Based on 20 rental transactions with an average rent of S$7,242 per month and average sale price of approximately S$4,607,394, the gross yield is approximately 2.06%. This is below the rental yields available at high-rise condominiums in the same district, and reflects the primary driver for most Coral Park buyers: freehold capital preservation and school-catchment access rather than income maximisation.
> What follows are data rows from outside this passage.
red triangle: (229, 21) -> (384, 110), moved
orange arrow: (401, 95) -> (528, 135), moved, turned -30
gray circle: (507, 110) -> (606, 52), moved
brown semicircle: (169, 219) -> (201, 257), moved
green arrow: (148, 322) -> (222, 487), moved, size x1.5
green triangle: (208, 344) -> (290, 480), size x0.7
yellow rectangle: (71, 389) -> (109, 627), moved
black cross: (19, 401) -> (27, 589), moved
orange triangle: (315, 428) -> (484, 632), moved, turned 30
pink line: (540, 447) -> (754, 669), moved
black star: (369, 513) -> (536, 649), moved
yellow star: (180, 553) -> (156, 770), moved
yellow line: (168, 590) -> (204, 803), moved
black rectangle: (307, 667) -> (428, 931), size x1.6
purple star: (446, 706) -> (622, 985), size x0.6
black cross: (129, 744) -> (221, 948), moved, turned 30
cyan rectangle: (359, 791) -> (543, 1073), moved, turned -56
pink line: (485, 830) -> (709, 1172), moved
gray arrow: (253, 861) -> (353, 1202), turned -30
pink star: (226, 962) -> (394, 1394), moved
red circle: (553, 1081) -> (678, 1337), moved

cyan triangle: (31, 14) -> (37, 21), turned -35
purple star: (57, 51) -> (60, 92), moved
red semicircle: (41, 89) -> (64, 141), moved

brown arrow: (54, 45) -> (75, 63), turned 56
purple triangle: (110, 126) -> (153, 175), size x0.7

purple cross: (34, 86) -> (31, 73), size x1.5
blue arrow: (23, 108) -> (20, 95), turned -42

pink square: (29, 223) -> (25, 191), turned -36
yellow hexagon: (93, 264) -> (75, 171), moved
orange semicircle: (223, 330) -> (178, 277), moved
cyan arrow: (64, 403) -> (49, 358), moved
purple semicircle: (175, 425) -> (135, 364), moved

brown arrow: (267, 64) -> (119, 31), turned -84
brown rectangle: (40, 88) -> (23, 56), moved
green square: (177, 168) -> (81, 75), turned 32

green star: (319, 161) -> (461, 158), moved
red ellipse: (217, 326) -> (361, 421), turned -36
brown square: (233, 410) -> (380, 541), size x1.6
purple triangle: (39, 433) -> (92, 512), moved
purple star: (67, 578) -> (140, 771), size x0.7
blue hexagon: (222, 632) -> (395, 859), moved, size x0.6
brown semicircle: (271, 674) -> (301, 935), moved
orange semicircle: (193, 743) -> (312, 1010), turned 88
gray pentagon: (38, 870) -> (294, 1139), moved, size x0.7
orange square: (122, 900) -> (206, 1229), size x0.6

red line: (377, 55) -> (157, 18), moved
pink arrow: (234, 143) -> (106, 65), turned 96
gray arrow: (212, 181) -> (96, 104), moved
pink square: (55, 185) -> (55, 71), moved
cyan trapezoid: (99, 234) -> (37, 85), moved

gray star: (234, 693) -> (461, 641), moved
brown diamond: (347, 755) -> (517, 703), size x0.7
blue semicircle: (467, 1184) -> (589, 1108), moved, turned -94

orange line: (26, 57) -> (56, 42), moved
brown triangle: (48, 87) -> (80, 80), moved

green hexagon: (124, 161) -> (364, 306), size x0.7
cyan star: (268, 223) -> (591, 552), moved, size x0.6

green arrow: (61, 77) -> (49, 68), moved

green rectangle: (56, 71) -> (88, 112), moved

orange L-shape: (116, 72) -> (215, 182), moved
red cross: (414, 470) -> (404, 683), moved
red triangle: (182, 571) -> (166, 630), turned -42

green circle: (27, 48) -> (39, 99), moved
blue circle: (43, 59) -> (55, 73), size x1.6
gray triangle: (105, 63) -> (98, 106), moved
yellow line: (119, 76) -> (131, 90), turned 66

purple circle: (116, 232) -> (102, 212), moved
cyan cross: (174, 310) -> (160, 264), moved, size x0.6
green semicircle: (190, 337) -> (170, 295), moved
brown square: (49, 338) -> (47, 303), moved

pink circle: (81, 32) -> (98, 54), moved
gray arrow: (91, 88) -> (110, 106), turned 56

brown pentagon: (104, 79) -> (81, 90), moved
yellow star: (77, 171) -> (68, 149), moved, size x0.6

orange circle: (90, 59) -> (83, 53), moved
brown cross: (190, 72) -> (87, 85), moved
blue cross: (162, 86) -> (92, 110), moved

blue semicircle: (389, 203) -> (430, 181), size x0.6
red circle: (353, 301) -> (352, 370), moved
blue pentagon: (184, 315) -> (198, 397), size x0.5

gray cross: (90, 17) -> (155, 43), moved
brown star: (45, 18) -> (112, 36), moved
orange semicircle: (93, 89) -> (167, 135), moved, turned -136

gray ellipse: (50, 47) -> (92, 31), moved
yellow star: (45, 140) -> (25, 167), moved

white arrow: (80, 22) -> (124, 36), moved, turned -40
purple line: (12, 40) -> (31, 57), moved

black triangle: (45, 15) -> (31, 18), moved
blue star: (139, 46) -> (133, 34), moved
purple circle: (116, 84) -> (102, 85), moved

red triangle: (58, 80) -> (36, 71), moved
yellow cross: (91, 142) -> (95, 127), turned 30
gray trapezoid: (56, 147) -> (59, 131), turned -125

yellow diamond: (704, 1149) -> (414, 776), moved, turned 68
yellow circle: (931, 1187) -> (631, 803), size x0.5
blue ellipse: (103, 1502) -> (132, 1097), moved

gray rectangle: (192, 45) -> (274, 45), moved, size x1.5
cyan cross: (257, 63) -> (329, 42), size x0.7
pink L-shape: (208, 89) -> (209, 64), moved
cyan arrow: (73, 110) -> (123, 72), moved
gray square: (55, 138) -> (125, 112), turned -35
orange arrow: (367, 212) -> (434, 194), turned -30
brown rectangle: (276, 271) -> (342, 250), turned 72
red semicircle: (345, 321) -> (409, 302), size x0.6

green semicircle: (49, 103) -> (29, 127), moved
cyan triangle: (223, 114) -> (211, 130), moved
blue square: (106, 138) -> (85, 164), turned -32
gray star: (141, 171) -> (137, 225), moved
Investors requiring yields above 3% should evaluate the D20 leasehold alternatives.
Which schools benefit most from Coral Park's catchment?
Coral Park sits inside one of D20's richest school clusters. EtonHouse International School (Thomson) is at 170 m — effectively on the doorstep for expat families. For MOE schools: Catholic High Primary School at 490 m and Catholic Junior College at 490 m (same campus cluster), CHIJ St Nicholas Girls' School (Primary and Secondary) at 500 m, Eunoia Junior College at 500 m, and CHIJ St Joseph's Convent at 540 m. Families balloting Phase 2A or 2C at Catholic High, St Nicholas Girls', or Eunoia JC will find the 1 km residential radius strongly supportive of their application.